Synopsis Ball at the Savoy
For Ball at the Savoy, Abraham worked with Fritz Löhner-Beda and Alfred Grünwald, two of the greatest librettists of Viennese operetta. (Both men were later persecuted by the Nazis - Grünwald fled to America and Beda perished in the camps.) The story follows Marquis Aristide de Faublas and his wife Madeleine, who have just returned to their villa in Nice from their year-long honeymoon. The Marquis receives a telegram from the dancer Tangolita, a former lover of his to whom he had promised an intimate supper on a night of her choosing, no matter the circumstance. Tangolita wants him to take her that very night to the annual Grand Ball at the Hotel Savoy.
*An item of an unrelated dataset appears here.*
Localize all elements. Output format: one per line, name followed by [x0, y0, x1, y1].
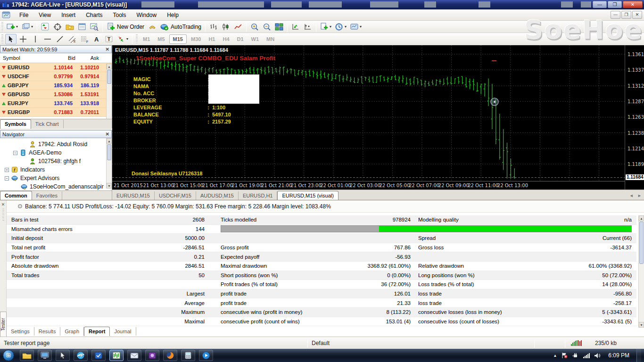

Calling on his old friend Mustafa Bey, the Marquis persuades his wife that he has to go to the Savoy to meet the famous and secretive jazz musician José Pasodoble. Madeleine cannot go because the suitcase with her ball gown has not arrived. Pasodoble, however, is the pseudonym of Madeleine’s American cousin, Daisy. Madeleine now knows she is to be deceived. Seeking revenge, Madeleine decides to go to the Ball using a veil to keep her identity hidden. She flirts with the charming Celestin Formant, a young man looking for adventure, while Mustafa takes aim at Daisy. Madeleine and Celestin and the Marquis and Tangolita each withdraw to separate rooms for dinner. The Marquis decides to call his wife at home, and a very alert waiter diverts the call to Madeleine’s table. Realizing that the Marquis is still keeping up his ruse, she succumbs to the charms of her young suitor - or at least that’s what she tells the Marquis. Daisy reveals herself to be Pasodoble, and Madeleine reveals her betrayal to the public. The Marquis calls a lawyer to file for divorce: the lawyer, however, is none other than Celestin, who refuses to confirm that Madeleine betrayed her husband. Mustafa proposes to Daisy, and they agree to marry if Aristide and Madeleine reconcile. Daisy reveals the truth to the Marquis, and the couple is re-united.